Any picture in the data below gets skipped; print all the rest exactly.

*** Available data

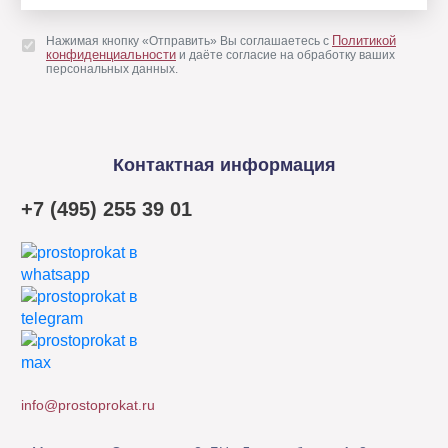
Политикой
Нажимая кнопку «Отправить» Вы соглашаетесь с
конфиденциальности
и даёте согласие на обработку ваших
персональных данных.
Контактная информация
+7 (495) 255 39 01
info@prostoprokat.ru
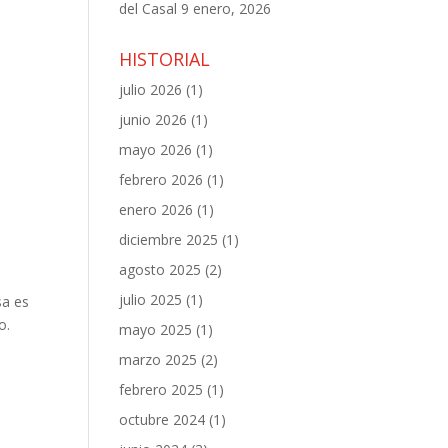
del Casal
9 enero, 2026
HISTORIAL
julio 2026
(1)
junio 2026
(1)
mayo 2026
(1)
febrero 2026
(1)
enero 2026
(1)
diciembre 2025
(1)
agosto 2025
(2)
julio 2025
(1)
sa es
o.
mayo 2025
(1)
marzo 2025
(2)
febrero 2025
(1)
octubre 2024
(1)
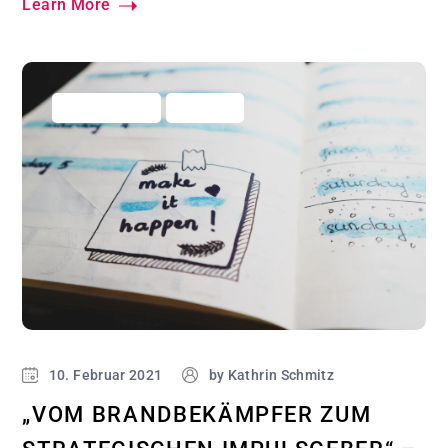
Learn More
Business Hacks
Marketing
10. Februar 2021
by
Kathrin Schmitz
„VOM BRANDBEKÄMPFER ZUM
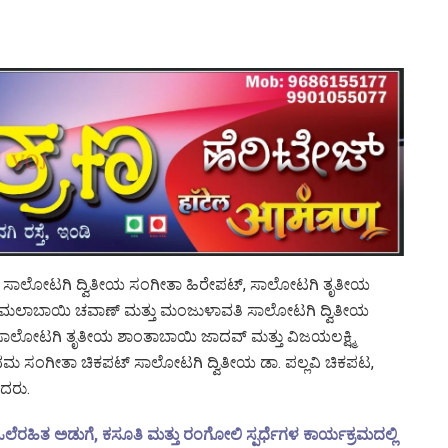
ೇಪಟ್, ಸಾಲೋಟಗಿ ದ್ವಿತೀಯ ಸಂಗೀತಾ ಹಿರೇಪಟ್, ಸಾಲೋಟಗಿ ತೃತೀಯ
ರಥಮ ಕಮಲಾಬಾಯಿ ಚವಾಣ್ ಮತ್ತು ಮಂಜುಳಾವತಿ ಸಾಲೋಟಗಿ ದ್ವಿತೀಯ
ಸಾಲೋಟಗಿ ತೃತೀಯ ಶಾಂತಾಬಾಯಿ ಜಾದವ್ ಮತ್ತು ವಿಜಯಲಕ್ಷ್ಮಿ
ಪ್ರಥಮ ಸಂಗೀತಾ ಚಿಕಪಟ್ ಸಾಲೋಟಗಿ ದ್ವಿತೀಯ ಡಾ. ಪಲ್ಲವಿ ಚಿಕಪಟ,
ೆದರು.
ಲೆರಹಿತ ಅಡುಗೆ, ಕಸೂತಿ ಮತ್ತು ರಂಗೋಲಿ ಸ್ಪರ್ಧೆಗಳ ಕಾರ್ಯಕ್ರಮದಲ್ಲಿ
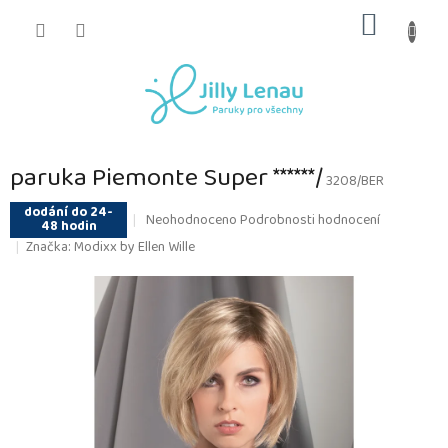
Přejít
NÁKUP
na
obsah
KOŠÍK
paruka Piemonte Super ******/
3208/BER
dodání do 24-
Průměrné
Neohodnoceno
Podrobnosti hodnocení
48 hodin
hodnocení
Značka:
Modixx by Ellen Wille
produktu
je
0,0
z
5
hvězdiček.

******

§ Solution:
Политикой
Нажимая кнопку «Отправить» Вы соглашаетесь с
конфиденциальности
и даёте согласие на обработку ваших
персональных данных.
Контактная информация
+7 (495) 255 39 01
info@prostoprokat.ru
del Casal
9 enero, 2026
HISTORIAL
julio 2026
(1)
junio 2026
(1)
mayo 2026
(1)
febrero 2026
(1)
enero 2026
(1)
diciembre 2025
(1)
agosto 2025
(2)
julio 2025
(1)
sa es
o.
mayo 2025
(1)
marzo 2025
(2)
febrero 2025
(1)
octubre 2024
(1)
Learn More
Business Hacks
Marketing
10. Februar 2021
by
Kathrin Schmitz
„VOM BRANDBEKÄMPFER ZUM
ೇಪಟ್, ಸಾಲೋಟಗಿ ದ್ವಿತೀಯ ಸಂಗೀತಾ ಹಿರೇಪಟ್, ಸಾಲೋಟಗಿ ತೃತೀಯ
ರಥಮ ಕಮಲಾಬಾಯಿ ಚವಾಣ್ ಮತ್ತು ಮಂಜುಳಾವತಿ ಸಾಲೋಟಗಿ ದ್ವಿತೀಯ
ಸಾಲೋಟಗಿ ತೃತೀಯ ಶಾಂತಾಬಾಯಿ ಜಾದವ್ ಮತ್ತು ವಿಜಯಲಕ್ಷ್ಮಿ
ಪ್ರಥಮ ಸಂಗೀತಾ ಚಿಕಪಟ್ ಸಾಲೋಟಗಿ ದ್ವಿತೀಯ ಡಾ. ಪಲ್ಲವಿ ಚಿಕಪಟ,
ೆದರು.
ಲೆರಹಿತ ಅಡುಗೆ, ಕಸೂತಿ ಮತ್ತು ರಂಗೋಲಿ ಸ್ಪರ್ಧೆಗಳ ಕಾರ್ಯಕ್ರಮದಲ್ಲಿ
Přejít
NÁKUP
na
obsah
KOŠÍK
paruka Piemonte Super ******/
3208/BER
dodání do 24-
Průměrné
Neohodnoceno
Podrobnosti hodnocení
48 hodin
hodnocení
Značka:
Modixx by Ellen Wille
produktu
je
0,0
z
5
hvězdiček.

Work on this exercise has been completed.